Stored items:
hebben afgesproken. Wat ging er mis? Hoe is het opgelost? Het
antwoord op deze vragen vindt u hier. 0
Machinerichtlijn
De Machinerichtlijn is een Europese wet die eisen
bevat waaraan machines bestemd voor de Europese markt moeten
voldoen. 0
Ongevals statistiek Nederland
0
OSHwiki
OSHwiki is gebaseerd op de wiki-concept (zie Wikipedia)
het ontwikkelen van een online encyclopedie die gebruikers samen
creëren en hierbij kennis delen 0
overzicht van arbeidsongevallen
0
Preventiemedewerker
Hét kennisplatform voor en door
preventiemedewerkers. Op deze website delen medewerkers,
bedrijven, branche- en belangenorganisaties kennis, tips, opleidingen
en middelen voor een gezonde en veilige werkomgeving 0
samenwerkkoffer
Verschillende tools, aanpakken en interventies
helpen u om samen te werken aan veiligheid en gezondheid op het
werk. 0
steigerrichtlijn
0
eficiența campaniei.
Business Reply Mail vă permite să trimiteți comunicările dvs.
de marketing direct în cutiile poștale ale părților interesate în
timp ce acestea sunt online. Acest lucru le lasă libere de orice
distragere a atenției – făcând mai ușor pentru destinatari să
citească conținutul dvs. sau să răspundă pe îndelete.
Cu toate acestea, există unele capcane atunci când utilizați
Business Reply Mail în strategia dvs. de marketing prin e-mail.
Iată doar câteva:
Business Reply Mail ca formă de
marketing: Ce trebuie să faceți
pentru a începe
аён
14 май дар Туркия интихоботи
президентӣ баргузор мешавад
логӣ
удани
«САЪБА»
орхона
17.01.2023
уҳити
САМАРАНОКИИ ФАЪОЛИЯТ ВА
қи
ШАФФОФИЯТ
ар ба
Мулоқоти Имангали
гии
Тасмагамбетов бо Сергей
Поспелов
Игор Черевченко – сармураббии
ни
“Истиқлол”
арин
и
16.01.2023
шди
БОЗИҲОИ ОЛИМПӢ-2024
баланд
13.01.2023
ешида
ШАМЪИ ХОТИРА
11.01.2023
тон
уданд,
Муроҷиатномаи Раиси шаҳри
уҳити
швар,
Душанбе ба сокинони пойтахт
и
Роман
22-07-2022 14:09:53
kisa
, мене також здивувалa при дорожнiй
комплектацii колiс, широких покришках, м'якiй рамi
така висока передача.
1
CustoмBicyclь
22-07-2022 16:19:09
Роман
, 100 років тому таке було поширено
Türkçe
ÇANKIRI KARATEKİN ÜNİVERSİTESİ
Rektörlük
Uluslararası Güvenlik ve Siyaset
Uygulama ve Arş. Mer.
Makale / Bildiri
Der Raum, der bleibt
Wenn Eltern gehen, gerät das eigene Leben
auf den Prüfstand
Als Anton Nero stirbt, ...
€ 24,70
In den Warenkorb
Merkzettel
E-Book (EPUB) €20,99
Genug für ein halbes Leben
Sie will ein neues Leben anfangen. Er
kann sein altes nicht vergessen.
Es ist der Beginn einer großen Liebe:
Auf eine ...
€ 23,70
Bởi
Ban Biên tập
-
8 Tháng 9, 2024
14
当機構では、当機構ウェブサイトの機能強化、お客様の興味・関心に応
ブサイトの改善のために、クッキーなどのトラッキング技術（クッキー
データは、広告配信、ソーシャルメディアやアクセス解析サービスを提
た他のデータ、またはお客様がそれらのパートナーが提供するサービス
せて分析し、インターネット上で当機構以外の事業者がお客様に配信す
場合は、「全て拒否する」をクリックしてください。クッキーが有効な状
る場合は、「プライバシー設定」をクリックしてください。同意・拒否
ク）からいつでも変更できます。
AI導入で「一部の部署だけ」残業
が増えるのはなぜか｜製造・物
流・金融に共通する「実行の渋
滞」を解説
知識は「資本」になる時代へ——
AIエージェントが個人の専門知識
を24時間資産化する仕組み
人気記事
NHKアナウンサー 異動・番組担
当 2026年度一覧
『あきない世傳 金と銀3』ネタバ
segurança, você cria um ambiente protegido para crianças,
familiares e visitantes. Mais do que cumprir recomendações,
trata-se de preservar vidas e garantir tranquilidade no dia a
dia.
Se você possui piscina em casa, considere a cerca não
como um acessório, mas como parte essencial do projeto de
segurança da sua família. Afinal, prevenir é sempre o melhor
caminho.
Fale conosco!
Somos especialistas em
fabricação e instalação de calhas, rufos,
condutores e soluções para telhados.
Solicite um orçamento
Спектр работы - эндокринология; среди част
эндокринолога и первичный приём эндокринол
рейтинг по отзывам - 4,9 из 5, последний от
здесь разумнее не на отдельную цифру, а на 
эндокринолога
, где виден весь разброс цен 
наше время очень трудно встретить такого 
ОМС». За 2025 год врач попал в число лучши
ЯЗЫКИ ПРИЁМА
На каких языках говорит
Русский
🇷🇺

▸ WORK ITEM
Which lines in the data above hold the word "deze"? Return each of them.

▸ EXERCISE SOLUTION
antwoord op deze vragen vindt u hier. 0
preventiemedewerkers. Op deze website delen medewerkers,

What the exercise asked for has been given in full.